Yes, luck is part of the game but luck alone does not explain the crazy recoveries of Real Madrid during the 80s in European competitions, the never-die attitude to overcome adverse results in a big deal of the games of the 2006/07 Liga or the comebacks vs PSG, Chelsea, City and Sevilla in less than two months in 2022, just to name a few examples that come to memory.
This is sustained on a seemingly simple principle: players and fans believe the result will be overcome because the myth exists and the myth exists because fans and players belief make it materially possible.
I don't buy this storytelling we're being fed this year about the "never die" attitude, the fans "believing the team will prevail eventually" and all that stuffs. When you take the games against PSG, Chelsea or City, the stadium was pretty much dead before the 1st goal was scored.

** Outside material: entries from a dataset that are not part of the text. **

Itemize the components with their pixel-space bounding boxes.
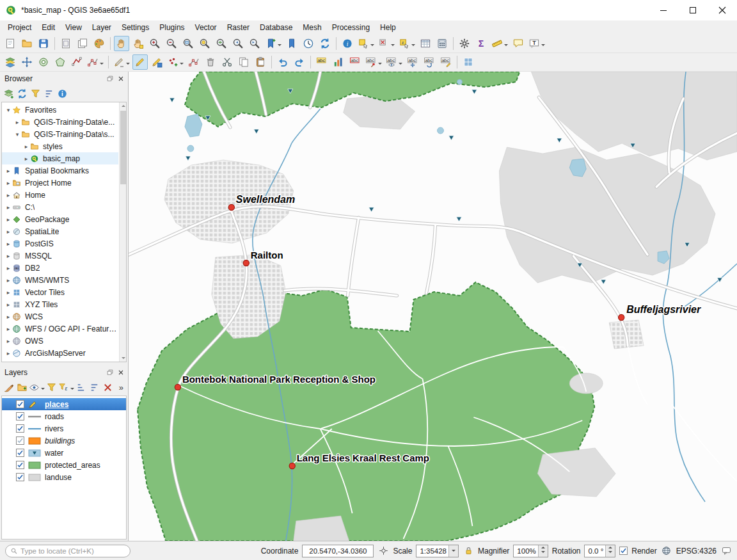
expand-arrow-icon[interactable]: ▸ bbox=[4, 314, 12, 320]
add-point-feature-button[interactable] bbox=[166, 54, 185, 70]
zoom-to-selection-button[interactable] bbox=[197, 36, 212, 51]
browser-item-arcgisfeatureserver[interactable]: ▸ArcGisFeatureServer bbox=[2, 359, 118, 362]
layer-visibility-checkbox[interactable] bbox=[16, 400, 24, 408]
manage-map-themes-button[interactable] bbox=[29, 380, 45, 394]
add-ring-button[interactable] bbox=[36, 54, 51, 70]
float-panel-icon[interactable] bbox=[105, 367, 115, 377]
layer-item-protected_areas[interactable]: protected_areas bbox=[2, 459, 126, 471]
layer-item-roads[interactable]: roads bbox=[2, 410, 126, 422]
close-panel-icon[interactable] bbox=[116, 74, 125, 83]
expand-all-button[interactable] bbox=[74, 380, 88, 394]
browser-item-qgis-training-data-s[interactable]: ▾QGIS-Training-Data\s... bbox=[2, 128, 118, 140]
reshape-features-button[interactable] bbox=[69, 54, 84, 70]
coordinate-input[interactable]: 20.5470,-34.0360 bbox=[302, 545, 374, 557]
map-canvas[interactable]: SwellendamRailtonBuffeljagsrivierBontebo… bbox=[128, 72, 737, 541]
layer-visibility-checkbox[interactable] bbox=[16, 461, 24, 469]
map-tips-button[interactable] bbox=[511, 36, 526, 51]
expand-arrow-icon[interactable]: ▸ bbox=[4, 350, 12, 356]
menu-project[interactable]: Project bbox=[3, 21, 36, 34]
undo-button[interactable] bbox=[275, 54, 290, 70]
browser-item-home[interactable]: ▸Home bbox=[2, 189, 118, 201]
pin-unpin-labels-button[interactable]: abc bbox=[364, 54, 383, 70]
expand-arrow-icon[interactable]: ▸ bbox=[4, 326, 12, 332]
menu-database[interactable]: Database bbox=[255, 21, 297, 34]
expand-arrow-icon[interactable]: ▸ bbox=[4, 362, 12, 363]
filter-browser-button[interactable] bbox=[29, 86, 42, 100]
zoom-next-button[interactable] bbox=[247, 36, 262, 51]
magnifier-spin-icons[interactable] bbox=[538, 545, 548, 557]
browser-item-spatial-bookmarks[interactable]: ▸Spatial Bookmarks bbox=[2, 164, 118, 177]
redo-button[interactable] bbox=[292, 54, 307, 70]
dropdown-arrow-icon[interactable] bbox=[541, 44, 545, 48]
expand-arrow-icon[interactable]: ▸ bbox=[4, 204, 12, 211]
highlight-pinned-labels-button[interactable]: abc bbox=[347, 54, 363, 70]
add-part-button[interactable] bbox=[52, 54, 68, 70]
open-layer-styling-button[interactable] bbox=[2, 380, 15, 394]
layer-visibility-checkbox[interactable] bbox=[16, 436, 24, 445]
browser-item-wcs[interactable]: ▸WCS bbox=[2, 310, 118, 323]
deselect-features-button[interactable] bbox=[377, 36, 396, 51]
rotation-spinbox[interactable]: 0.0 ° bbox=[584, 545, 615, 557]
scale-dropdown-icon[interactable] bbox=[448, 545, 458, 557]
identify-features-button[interactable]: i bbox=[340, 36, 355, 51]
collapse-all-layers-button[interactable] bbox=[88, 380, 101, 394]
extents-toggle-icon[interactable] bbox=[377, 545, 389, 557]
menu-settings[interactable]: Settings bbox=[116, 21, 154, 34]
scroll-down-icon[interactable] bbox=[120, 355, 127, 362]
menu-processing[interactable]: Processing bbox=[327, 21, 375, 34]
browser-item-spatialite[interactable]: ▸SpatiaLite bbox=[2, 225, 118, 237]
style-manager-button[interactable] bbox=[91, 36, 107, 51]
current-edits-button[interactable] bbox=[112, 54, 131, 70]
layer-visibility-checkbox[interactable] bbox=[16, 449, 24, 457]
dropdown-arrow-icon[interactable] bbox=[399, 63, 402, 67]
layer-item-rivers[interactable]: rivers bbox=[2, 422, 126, 435]
layer-visibility-checkbox[interactable] bbox=[16, 424, 24, 433]
layer-visibility-checkbox[interactable] bbox=[16, 412, 24, 420]
browser-item-qgis-training-data-e[interactable]: ▸QGIS-Training-Data\e... bbox=[2, 116, 118, 128]
menu-mesh[interactable]: Mesh bbox=[297, 21, 326, 34]
browser-item-basic-map[interactable]: ▸basic_map bbox=[2, 152, 118, 164]
zoom-last-button[interactable] bbox=[230, 36, 246, 51]
dropdown-arrow-icon[interactable] bbox=[504, 44, 508, 48]
dropdown-arrow-icon[interactable] bbox=[126, 63, 130, 67]
expand-arrow-icon[interactable]: ▸ bbox=[4, 180, 12, 186]
layer-item-landuse[interactable]: landuse bbox=[2, 471, 126, 483]
browser-properties-button[interactable] bbox=[56, 86, 69, 100]
browser-item-favorites[interactable]: ▾Favorites bbox=[2, 104, 118, 116]
browser-item-mssql[interactable]: ▸MSSQL bbox=[2, 250, 118, 262]
temporal-controller-button[interactable] bbox=[301, 36, 316, 51]
menu-plugins[interactable]: Plugins bbox=[154, 21, 189, 34]
dropdown-arrow-icon[interactable] bbox=[278, 44, 281, 48]
layer-item-water[interactable]: water bbox=[2, 447, 126, 459]
scroll-up-icon[interactable] bbox=[120, 102, 127, 109]
add-selected-layers-button[interactable] bbox=[2, 86, 15, 100]
expand-arrow-icon[interactable]: ▸ bbox=[4, 216, 12, 223]
maximize-button[interactable] bbox=[678, 0, 708, 20]
close-button[interactable] bbox=[708, 0, 737, 20]
browser-item-wfs-ogc-api-feature[interactable]: ▸WFS / OGC API - Feature... bbox=[2, 323, 118, 335]
move-label-button[interactable]: abc bbox=[405, 54, 420, 70]
new-print-layout-button[interactable] bbox=[58, 36, 74, 51]
layer-diagram-options-button[interactable] bbox=[331, 54, 346, 70]
remove-layer-button[interactable] bbox=[101, 380, 115, 394]
filter-by-expression-button[interactable]: ε bbox=[58, 380, 74, 394]
browser-item-wms-wmts[interactable]: ▸WMS/WMTS bbox=[2, 274, 118, 286]
copy-features-button[interactable] bbox=[236, 54, 251, 70]
menu-edit[interactable]: Edit bbox=[36, 21, 60, 34]
new-map-view-button[interactable] bbox=[461, 54, 476, 70]
expand-arrow-icon[interactable]: ▸ bbox=[4, 301, 12, 308]
refresh-browser-button[interactable] bbox=[15, 86, 29, 100]
minimize-button[interactable] bbox=[649, 0, 678, 20]
expand-arrow-icon[interactable]: ▸ bbox=[13, 119, 21, 125]
dropdown-arrow-icon[interactable] bbox=[180, 63, 184, 67]
field-calculator-button[interactable] bbox=[434, 36, 450, 51]
scale-combo[interactable]: 1:35428 bbox=[416, 545, 459, 557]
browser-item-xyz-tiles[interactable]: ▸XYZ Tiles bbox=[2, 298, 118, 310]
expand-arrow-icon[interactable]: ▸ bbox=[4, 265, 12, 271]
toolbar-overflow-button[interactable]: » bbox=[116, 383, 126, 392]
log-messages-icon[interactable] bbox=[720, 545, 732, 557]
vertex-tool-button[interactable] bbox=[186, 54, 202, 70]
show-hide-labels-button[interactable]: abc bbox=[384, 54, 404, 70]
collapse-arrow-icon[interactable]: ▾ bbox=[13, 131, 21, 138]
vertex-tool-menu-button[interactable] bbox=[86, 54, 105, 70]
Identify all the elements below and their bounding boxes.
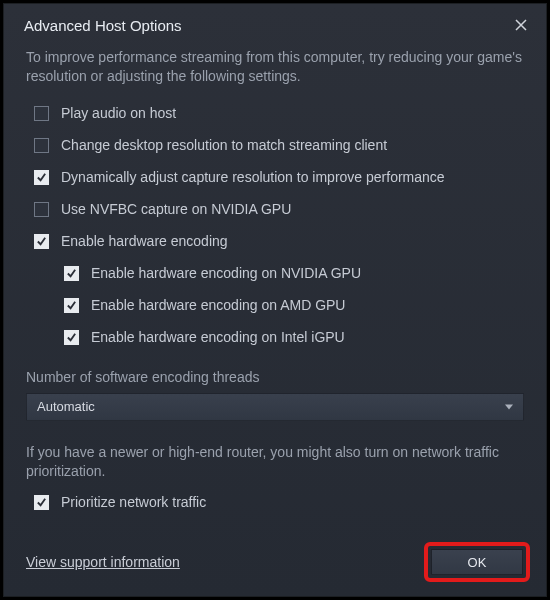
option-nvfbc[interactable]: Use NVFBC capture on NVIDIA GPU — [34, 194, 524, 226]
option-hw-amd[interactable]: Enable hardware encoding on AMD GPU — [64, 290, 524, 322]
checkbox-label: Enable hardware encoding on Intel iGPU — [91, 328, 345, 347]
checkbox-label: Prioritize network traffic — [61, 493, 206, 512]
checkbox-label: Enable hardware encoding on NVIDIA GPU — [91, 264, 361, 283]
ok-highlight: OK — [424, 542, 530, 582]
option-hw-intel[interactable]: Enable hardware encoding on Intel iGPU — [64, 322, 524, 354]
titlebar: Advanced Host Options — [4, 4, 546, 46]
threads-label: Number of software encoding threads — [26, 368, 524, 387]
option-hw-encoding[interactable]: Enable hardware encoding — [34, 226, 524, 258]
checkbox-icon[interactable] — [64, 298, 79, 313]
option-dynamic-capture[interactable]: Dynamically adjust capture resolution to… — [34, 162, 524, 194]
checkbox-label: Enable hardware encoding on AMD GPU — [91, 296, 345, 315]
chevron-down-icon — [505, 404, 513, 409]
checkbox-icon[interactable] — [34, 106, 49, 121]
router-note: If you have a newer or high-end router, … — [26, 443, 524, 481]
intro-text: To improve performance streaming from th… — [26, 48, 524, 86]
checkbox-label: Change desktop resolution to match strea… — [61, 136, 387, 155]
checkbox-icon[interactable] — [34, 202, 49, 217]
close-icon[interactable] — [510, 14, 532, 36]
checkbox-label: Play audio on host — [61, 104, 176, 123]
option-change-resolution[interactable]: Change desktop resolution to match strea… — [34, 130, 524, 162]
threads-select[interactable]: Automatic — [26, 393, 524, 421]
option-prioritize[interactable]: Prioritize network traffic — [34, 486, 524, 518]
checkbox-label: Dynamically adjust capture resolution to… — [61, 168, 445, 187]
checkbox-icon[interactable] — [34, 234, 49, 249]
checkbox-label: Use NVFBC capture on NVIDIA GPU — [61, 200, 291, 219]
option-play-audio[interactable]: Play audio on host — [34, 98, 524, 130]
ok-button[interactable]: OK — [431, 549, 523, 575]
support-link[interactable]: View support information — [26, 554, 180, 570]
advanced-host-options-dialog: Advanced Host Options To improve perform… — [4, 4, 546, 596]
checkbox-icon[interactable] — [64, 330, 79, 345]
window-title: Advanced Host Options — [24, 17, 510, 34]
checkbox-label: Enable hardware encoding — [61, 232, 228, 251]
threads-value: Automatic — [37, 398, 95, 416]
option-hw-nvidia[interactable]: Enable hardware encoding on NVIDIA GPU — [64, 258, 524, 290]
checkbox-icon[interactable] — [34, 138, 49, 153]
checkbox-icon[interactable] — [34, 170, 49, 185]
checkbox-icon[interactable] — [64, 266, 79, 281]
checkbox-icon[interactable] — [34, 495, 49, 510]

Real was able to take a great advantage from their momentums. That, i'll give it to them any day of the week, that was impressive. But before they scored, nobody was under the impression that either the players or the fans had the deep feeling they could do it, constantly pressing forward, giving their all to get the win. They looked toothless against PSG before Donnarumma screwed up, totally outplayed against Chelsea before they screwed up and the same happened against City when Grealish missed both chances (well one was an amazing save from Courtois who's hands down the best keeper in the world at the moment).
But boy when they scored that 1st goal, the push was impressive. Playing 3 second legs at home certainly helped though.
It's a new found storytelling the media found this season to sell paper but where was this spirit last season when Chelsea totally controlled both games? Or the year before when City dominated easily? Or the year before when they got obliterated at home by a Ajax team mostly made of younglings?